Using private buildings in town as their canvas, the artists -- with the help of community volunteers -- will paint nine murals that honor High Springs’ history.

Bob Watson, a High Springs resident since 2006, said he hopes this event will bring more people interested in history to the area.

“There’s more to High Springs than the springs,” said Watson, a railroad enthusiast known as "Railroad Bob."

Douglas Hancock, the festival’s project coordinator and local member of the Walldogs, said the Heart of High Springs tried hard to involve everybody in the process. He said the organization invited community members to vote online or in person for their top mural subjects.

"The top mural subjects were the ones that are being painted on the walls,” said Hancock. “So the community selected what we're painting on the walls.”

Linda Jones, a former city commissioner, and City Commissioner Katherine Weitz said most High Springs residents do not want this.

“They want to maintain our small-town feel. They don't want Gainesville to come into High Springs, and that's what they feel like is happening,” said Jones. “They don't want the nightlife. They don't want drinking to be so pervasive.”

Weitz said the opposing group is not against murals or art, but against the Walldogs coming to town and deciding the content they will put up on the murals without considering what High Springs residents want.

“There is a mural on an old barber shop, the first African American barber shop in High Springs. There's a mural of Mr. (Otto) Duncan on that wall, and it's a beautiful mural. And the person who runs that barber shop now wanted to honor his memory. Those are the kinds of things people up here don't mind.” Weitz said.

Gerald Clum, the High Springs painter behind Otto Duncan’s mural, said the Heart of High Springs contacted him to design a mural that children could paint during the Walldogs festival.

Bill Wagoner, the City Administrator during the Walldogs’ 2012 mural festival in Arcola, Illinois, said having children paint a mural was a good way to involve them in the process and give them a sense of ownership.

City Commissioner Ross Ambrose, a founder and treasurer of the Heart of High Springs, said the organization has raised more than $100,000 from private donors for the event. The money will go toward feeding and providing housing, materials and equipment to the artists and volunteers.

The funds will also cover expenses for public safety and traffic control, trash removal, and marketing for the event. Money will also be set aside from those funds for the maintenance of the nine murals and stipends for the lead artists.

“That stipend in no way equates to what their time is normally billed at, much less the fact that they'll be away from home for a week. And they pay their own travel expenses,” said Ambrose. “We have two people coming from England and Scotland; their stipend is eaten up pretty much an airfare.”

Hancock, the project coordinator, will receive a stipend too. “I’ve been working for four years on this project,” he said. “The stipend doesn’t even come close to paying for your time.”

High Springs resident Alice Brown worries the murals will increase acts of vandalism in the town.

“We already have little tiny bits of crime going on,” she said. “We don't want to see … graffiti to just destroy the mural.”

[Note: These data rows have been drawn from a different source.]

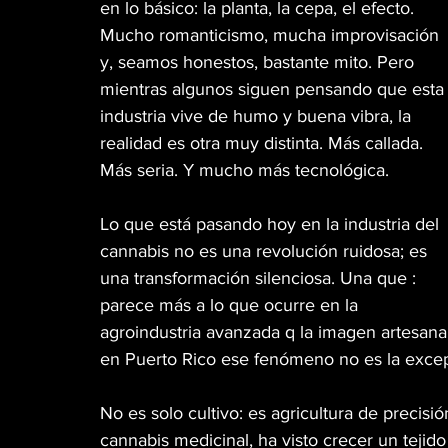
en lo básico: la planta, la cepa, el efecto. 
Mucho romanticismo, mucha improvisación 
MÚSICA
PET PAWS
CINEMA TWIST
y, seamos honestos, bastante mito. Pero 
mientras algunos siguen pensando que esta
industria vive de humo y buena vibra, la 
GREEN TIPS
HIGH LIGHTS
WEB3
realidad es otra muy distinta. Más callada. 
Más seria. Y mucho más tecnológica.
VETERANOS
DISPENSARIO
MR. SENS
Lo que está pasando hoy en la industria del 
cannabis no es una revolución ruidosa; es 
una transformación silenciosa. Una que : 
CANNA GLAMOUR
parece más a lo que ocurre en la 
agroindustria avanzada q la imagen artesana
en Puerto Rico ese fenómeno no es la excepc
No es solo cultivo: es agricultura de precisió
cannabis medicinal, ha visto crecer un tejido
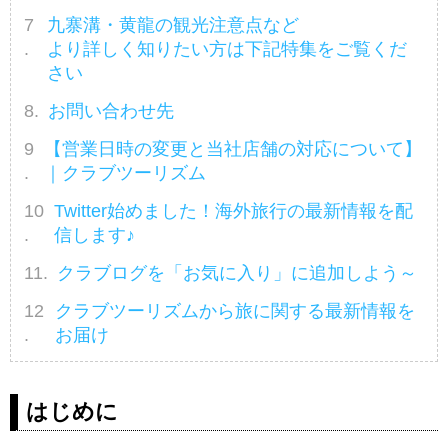
九寨溝・黄龍の観光注意点など
より詳しく知りたい方は下記特集をご覧くだ
さい
お問い合わせ先
【営業日時の変更と当社店舗の対応について】
｜クラブツーリズム
Twitter始めました！海外旅行の最新情報を配
信します♪
クラブログを「お気に入り」に追加しよう～
クラブツーリズムから旅に関する最新情報を
お届け
はじめに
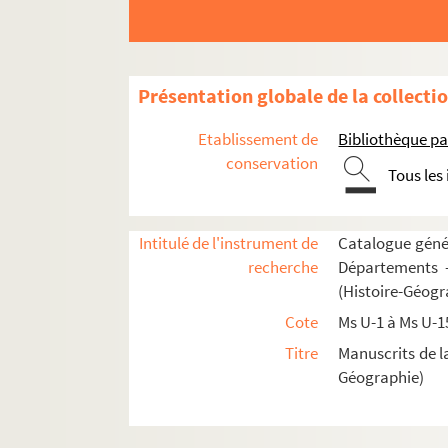
Fol. 43. « Passio sanctorum Luciani socior
Fol. 45 vo. « Passio sanctorum Juliani et Bas
Fol. 58 vo. « Vita sancti Pauli primi heremite
Présentation globale de la collecti
Fol. 61 vo. « Vita sancti Hylarii, Pictavensi
Etablissement de
Bibliothèque pa
Fol. 64 vo. « Epistola sancti Hylarii ad filiam
conservation
Tous les
Fol. 65 vo. « Passio sancti Felicis episcopi. 
Fol. 67. « Vita sancti Mauri abbatis. Postqu
Fol. 79 vo. « Passio sancti Marcelli pape. M
Intitulé de l'instrument de
Catalogue génér
recherche
Départements —
Fol. 79 vo. « Vita sancti Sulpicii, Bituricens
(Histoire-Géogr
Fol. 87 vo. « Miracula... Instaurat nostra moli
Cote
Ms U-1 à Ms U-1
Fol. 92 vo. « Vita sancti Antonii abbatis. Pr
Titre
Manuscrits de l
Fol. 112 vo. « Vita sancti Launomari confess
Géographie)
Fol. 117. « Passio sancti Sebastiani. In diebu
Fol. 131. « Passio sancte Agnetis virginis. S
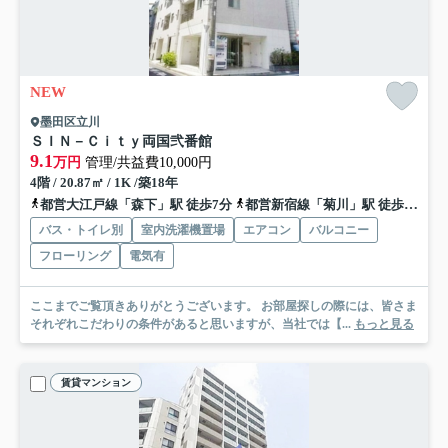
NEW
墨田区立川
ＳＩＮ－Ｃｉｔｙ両国弐番館
9.1
万円
管理/共益費10,000円
4階 / 20.87㎡ / 1K /築18年
都営大江戸線「森下」駅 徒歩7分
都営新宿線「菊川」駅 徒歩11分
バス・トイレ別
室内洗濯機置場
エアコン
バルコニー
フローリング
電気有
ここまでご覧頂きありがとうございます。 お部屋探しの際には、皆さま
それぞれこだわりの条件があると思いますが、当社では【...
もっと見る
賃貸マンション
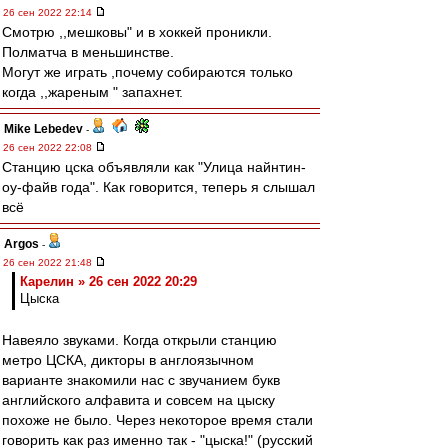
26 сен 2022 22:14
Смотрю ,,мешковы" и в хоккей проникли.
Полматча в меньшинстве.
Могут же играть ,почему собираются только
когда ,,жареным " запахнет.
Mike Lebedev
-
26 сен 2022 22:08
Станцию цска объявляли как "Улица найнтин-
оу-файв года". Как говорится, теперь я слышал
всё
Argos
-
26 сен 2022 21:48
Карелин » 26 сен 2022 20:29
Цыска
Навеяло звуками. Когда открыли станцию
метро ЦСКА, дикторы в англоязычном
варианте знакомили нас с звучанием букв
английского алфавита и совсем на цыску
похоже не было. Через некоторое время стали
говорить как раз именно так - "цыска!" (русский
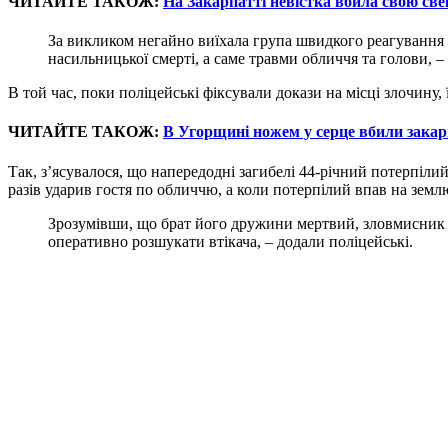
ЧИТАЙТЕ ТАКОЖ:
На Закарпатті невістка вбила свою све
За викликом негайно виїхала група швидкого реагування та
насильницької смерті, а саме травми обличчя та голови, –
В той час, поки поліцейські фіксували докази на місці злочину,
ЧИТАЙТЕ ТАКОЖ:
В Угорщині ножем у серце вбили закарп
Так, з’ясувалося, що напередодні загибелі 44-річний потерпілий
разів ударив гостя по обличчю, а коли потерпілий впав на зем
Зрозумівши, що брат його дружини мертвий, зловмисник вт
оперативно розшукати втікача, – додали поліцейські.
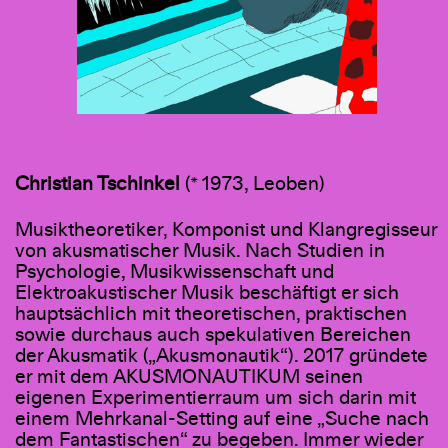
Christian Tschinkel
(* 1973, Leoben)
Musiktheoretiker, Komponist und Klangregisseur
von akusmatischer Musik. Nach Studien in
Psychologie, Musikwissenschaft und
Elektroakustischer Musik beschäftigt er sich
hauptsächlich mit theoretischen, praktischen
sowie durchaus auch spekulativen Bereichen
der Akusmatik („Akusmonautik“). 2017 gründete
er mit dem AKUSMONAUTIKUM seinen
eigenen Experimentierraum um sich darin mit
einem Mehrkanal-Setting auf eine „Suche nach
dem Fantastischen“ zu begeben. Immer wieder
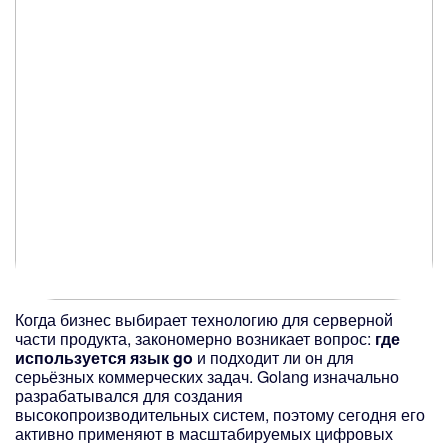
Когда бизнес выбирает технологию для серверной
части продукта, закономерно возникает вопрос:
где
используется язык go
и подходит ли он для
серьёзных коммерческих задач. Golang изначально
разрабатывался для создания
высокопроизводительных систем, поэтому сегодня его
активно применяют в масштабируемых цифровых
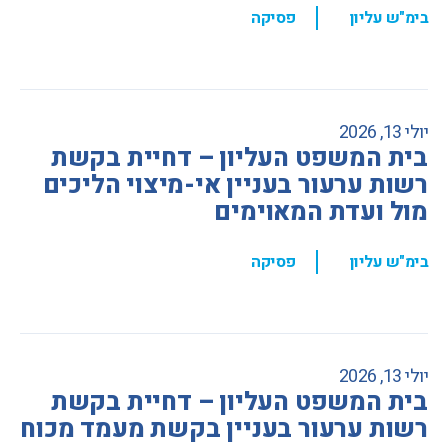
,
בימ"ש עליון
פסיקה
יולי 13, 2026
בית המשפט העליון – דחיית בקשת
רשות ערעור בעניין אי-מיצוי הליכים
מול ועדת המאוימים
,
בימ"ש עליון
פסיקה
יולי 13, 2026
בית המשפט העליון – דחיית בקשת
רשות ערעור בעניין בקשת מעמד מכוח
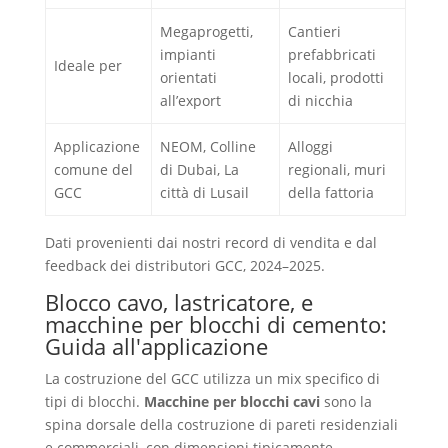
Megaprogetti,
Cantieri
impianti
prefabbricati
Ideale per
orientati
locali, prodotti
all’export
di nicchia
Applicazione
NEOM, Colline
Alloggi
comune del
di Dubai, La
regionali, muri
GCC
città di Lusail
della fattoria
Dati provenienti dai nostri record di vendita e dal
feedback dei distributori GCC, 2024–2025.
Blocco cavo, lastricatore, e
macchine per blocchi di cemento:
Guida all'applicazione
La costruzione del GCC utilizza un mix specifico di
tipi di blocchi.
Macchine per blocchi cavi
sono la
spina dorsale della costruzione di pareti residenziali
e commerciali, con dimensioni tipicamente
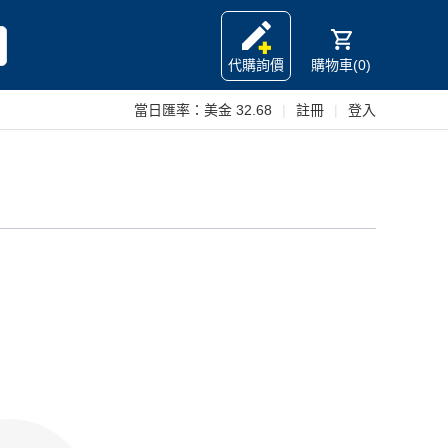
代購詢價
購物車(0)
當日匯率：
美金 32.68
|
註冊
|
登入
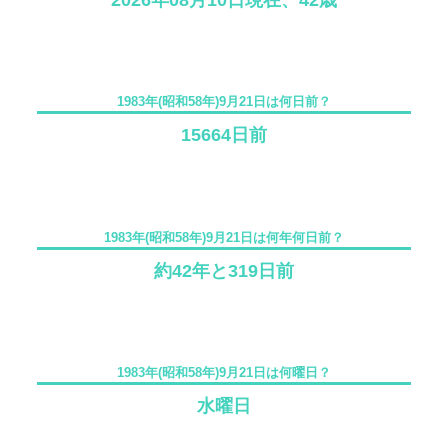
2026年08月10日現在、42歳
1983年(昭和58年)9月21日は何日前？
15664日前
1983年(昭和58年)9月21日は何年何日前？
約42年と319日前
1983年(昭和58年)9月21日は何曜日？
水曜日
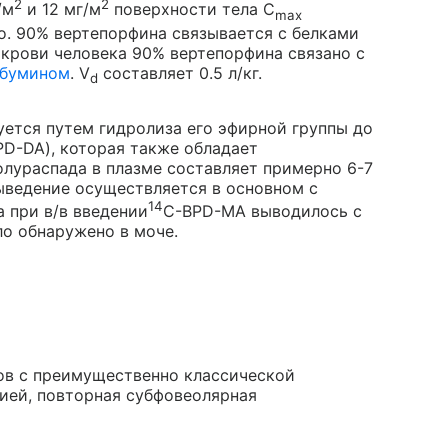
2
2
/м
и 12 мг/м
поверхности тела С
max
но. 90% вертепорфина связывается с белками
е крови человека 90% вертепорфина связано с
ьбумином
. V
составляет 0.5 л/кг.
d
ется путем гидролиза его эфирной группы до
D-DA), которая также обладает
лураспада в плазме составляет примерно 6-7
ыведение осуществляется в основном с
14
 при в/в введении
C-BPD-MA выводилось с
ло обнаружено в моче.
тов с преимущественно классической
ией, повторная субфовеолярная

Wagoner said that in the 12 years the murals have been up in Arcola, the city has dealt with vandalism once.

“It was pretty minor. We cleaned it up and touched the paint up on it,” he said. “If you had not seen it, you would have never known it was there.”

Another one of Brown’s concerns is that people might misinterpret the murals.

“We knew that the cowboys of Florida might have been one of the options, but the mural itself showed a man on a horse with a whip and the great big letters across the top… life-sized letters saying Crackers,” said Brown. “People in Florida are not going to get this. They're not going to understand that this is about cowboys. All they're gonna hear is the racial slur, the Cracker's part.”

It’s unclear if this mural will go up in High Springs.

The Heart of High Springs will reveal the final designs when they receive them, said Hancock.

Tina Corbett, a local artist and president of Lanza Gallery & Art Supplies, is organizing the town’s first Art Fair on the Green scheduled to take place alongside the Walldogs Mural Festival.

“We're hoping to get a decent showing of some local artists and even some from out of town. The fee is very low,” said Corbett. “Perhaps the art fair will become an annual event if it goes well.”

Artists interested in participating have until Feb. 4 to apply and will be notified by Feb. 11 if accepted.